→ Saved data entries
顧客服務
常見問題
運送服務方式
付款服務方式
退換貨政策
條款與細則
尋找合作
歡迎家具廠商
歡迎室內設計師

→ Activity
Reprint the entries above in full, exactly as they are.

→ Result
顧客服務
常見問題
運送服務方式
付款服務方式
退換貨政策
條款與細則
尋找合作
歡迎家具廠商
歡迎室內設計師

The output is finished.